Only a short period of life seemed allotted to the invalid ruler, and the service of the time-honoured god of the dead, to whom he had erected one of the most magnificent temples in the world at Alexandria, to which Egyptians and Hellenes repaired with equal devotion, opened hopes for the life after death which seemed to him worthy of examination.
For this reason also he desired to secure the favour of the Egyptian priesthood.
For this purpose, for the execution of his wise and beneficent arrangements, as well as for the gratification of his expensive tastes, large sums of money were required; therefore he devoted himself with especial zeal to enlarging the resources of his country, already so rich by nature.
In all these things he had found an admirable assistant in his sister Arsinoe.
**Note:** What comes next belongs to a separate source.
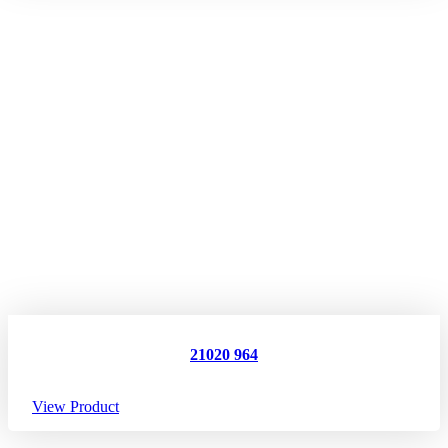
21020 964
View Product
As the daughter of the father and mother to whom he himself owed existence, he could claim for her unassailable legitimacy the same recognition from the priesthood, and the same submission from the people rendered to his own person, whom the religion of the country commanded them to revere as the representative of the sun god.
As marriages between brothers and sisters had been customary from ancient times, and were sanctioned by religion and myth, he had married the second Arsinoe, his sister, immediately after the banishment of the first Queen of this name.
After the union with her, he called himself Philadelphus—brotherly love —and honoured his sister and wife with the same name.
True, this led the sarcastic Alexandrians to utter many a biting, more or less witty jest, but he never had cause to regret his choice; in spite of her forty years, and more than one bloody deed which before her marriage to him she had committed as Queen of Thrace and as a widow, the second Arsinoe was always a pattern of regally aristocratic, dignified bearing and haughty womanly beauty.
Though the first Philadelphus could expect no descendants from her, he had provided for securing them through her, for he had induced her to adopt the first Arsinoe’s three children, who had been taken from their exiled mother.
Arsinoe was now accompanying her royal husband Philadelphus to the eastern frontier. There the latter expected to name the city to be newly founded “Arsinoe” for her, and-to show his esteem for the priesthood—to consecrate in person the new Temple of Tum in the city of Pithom, near Heroopolis.
Lastly, the monarch had been endeavouring to form new connections with the coast countries of eastern Africa, and open them to Egyptian commerce.
Admiral Eumedes, the oldest son of Philippus and Thyone, had succeeded in doing this most admirably, for the distinguished commander had not only founded on the Ethiopian shore of the Red Sea a city which he named for the King “Ptolemais,” but also won over the princes and tribes of that region to Egypt.
He was now returning from Ethiopia with a wealth of treasures.